Commercial Real Estate Brokers – Locating Your New Real Estate Office

In commercial real estate it is best to locate your office in the heart of the market that you serve or want to serve.  Choose the right town and suburb location that has growth and opportunity.  Assess the competition as part of that analysis so you are not fighting an uphill battle with other agents without knowing what they are doing and why they are successful.

That then helps your clients and prospects identify with the properties that you specialize in.  It directly follows that the city or town of location should have a vibrant business community and plenty of investors for you to act for.  Do your research to make sure you have plenty of both groups in your location.

What do you need for your real estate office?

Whilst you don’t really need a ‘shop front’ for the business (a ‘shop front’ would be more typical of a residential real estate office), you should consider an office location that is easy to find and positioned in a recognized business precinct.  Choose the location that you can afford from a rental perspective, taking into account base rent, rent reviews, outgoings, signage rights, and car parking charges.  Understand the cost of having an office and then build your business into that costing process.

Merge your occupancy costs into a business plan for the office.  Get a lease term that gives you predicable business stability for at least 5 years, and if possible with the capability of handling the expansion factors that you expect.

Office Location Checklist

So what other things do you need to think about?  Understand the stakeholders involved in the real estate office operations and decide how you will serve them most effectively.  Consider the pressures and strategies of marketing the business and the properties that you are going to list.   Here are a few things to think about:

  • Customers – How easy is it for your customers to find the office?

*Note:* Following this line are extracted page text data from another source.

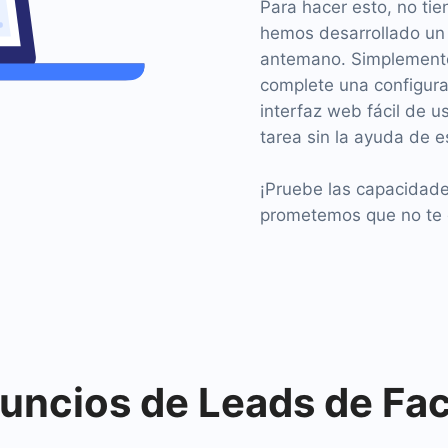
Para hacer esto, no tie
hemos desarrollado u
antemano. Simplemente
complete una configura
interfaz web fácil de u
tarea sin la ayuda de e
¡Pruebe las capacidad
prometemos que no te 
ncios de Leads de Fa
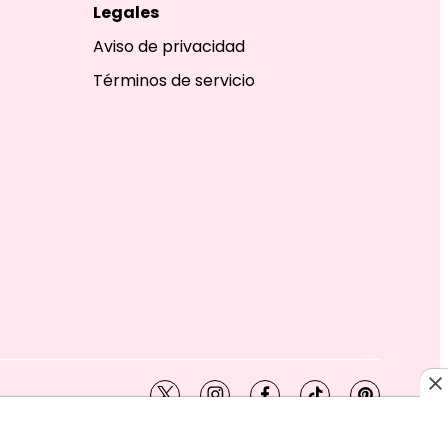
Legales
Aviso de privacidad
Términos de servicio
twitter
instagram
facebook
tiktok
pinterest
SHION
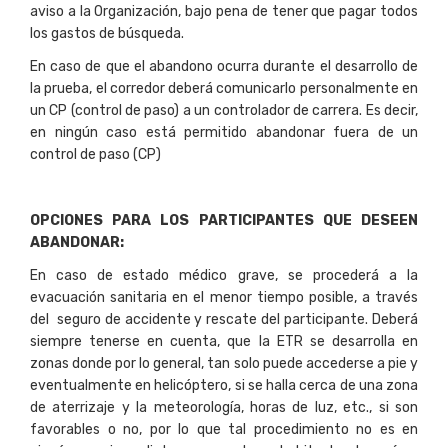
aviso a la Organización, bajo pena de tener que pagar todos
los gastos de búsqueda.
En caso de que el abandono ocurra durante el desarrollo de
la prueba, el corredor deberá comunicarlo personalmente en
un CP (control de paso) a un controlador de carrera. Es decir,
en ningún caso está permitido abandonar fuera de un
control de paso (CP)
O
P
C
IO
N
E
S PARA LOS PARTICIPANTES QUE DESEEN
ABANDONAR:
En caso de estado médico grave, se procederá a la
evacuación sanitaria en el menor tiempo posible, a través
del seguro de accidente y rescate del participante. Deberá
siempre tenerse en cuenta, que la ETR se desarrolla en
zonas donde por lo general, tan solo puede accederse a pie y
eventualmente en helicóptero, si se halla cerca de una zona
de aterrizaje y la meteorología, horas de luz, etc., si son
favorables o no, por lo que tal procedimiento no es en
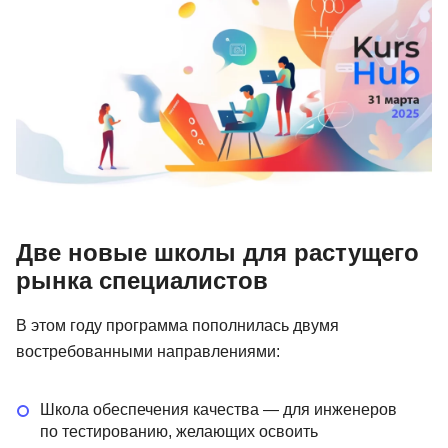
Иностранные языки
Soft Skills
ДПО
Детям
Акции и промокоды
Рейтинг онлайн-школ
Две новые школы для растущего
рынка специалистов
В этом году программа пополнилась двумя
востребованными направлениями:
Школа обеспечения качества — для инженеров
по тестированию, желающих освоить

Car parking and signage rights on the building will have an important part to play in the ultimate property location for your real estate business.
  • Landlords – Local landlords use local real estate agents predominantly to handle properties under management. That is why it is so important to be located in your business zone.
  • Office branding – If you are part of a franchise group or larger real estate organization, the office branding, colors, and logo will need to be featured across your shop or office location. It takes about $15,000 of hard earned cash to paint out a medium sized real estate office ready for business.
  • Signage approvals – Make sure that you can get local council approvals for the signage that you require. If you are renting premises as part of running your business then the landlord will have approval processes and make good provisions in the lease talking about how you should deal with signage approvals.  Those factors should be fully explored before you commit to the lease.
  • Tenants -New and prospective tenants relate to the location from an inquiry perspective. You will be talking with tenants constantly if you have a leasing and property management focus in your business.  Ensure that your office is easy for tenants to find, pay the rent, and make inquiries about vacant premises.  They must see you as the local specialist commercial real estate agent.
  • Business owners – When local business owners are looking for property help, they invariably use agents from the general location. You can and should market your real estate services to local businesses through signage, flyers, direct mail, cold calling, and a website identity that is ‘location’ related.  For example it is important that you have a blog or website that speaks to the location and property type such as yourtown.com or bigtowncommercial.com.  Whilst you may have a main website that is franchise name or brand focused, get another website that speaks to properties and listings locally.  People inquiring about property relate to the location first, the property type second, and then perhaps an agency name third.  That is how the search engines will look at your identity and so all of your online marketing strategies should be built around that logic and approach.
  • Sales and Leasing Staff – What will the sales and leasing team need from an access and activity perspective? The members of the team will come and go at all times of the business day as they interact with clients, listings, and inspections.  Access and car parking around your office needs to be good.  How easy should it be for the team and the ‘commission generating’ sales and leasing people to move in and out of the office at all times of day?  What if they have to access the office out of hours?  Is there sufficient security to protect your staff and clients as they go around their business?
  • Property Management Staff – Your property management team will require efficient office space to work from where they can  concentrate on getting the work done with accuracy.  They don’t need to be near other parts of the business as they are autonomous and create their own work-space and business systems.  In saying that they will need a good computer network and filing systems for property files and records.
  • Administrative staff – The support team in your office will back up the activities of the sales and leasing team. They also will need car parking onsite, adequate business communication systems, office equipment, and a safe and secure workplace.  Plan your office layout accordingly.

 

When you consider the different stakeholders, you can see how the ‘jigsaw puzzle’ of office functions and resources starts to come together.  A good real estate office should be planned in every respect and the location issues are part of that.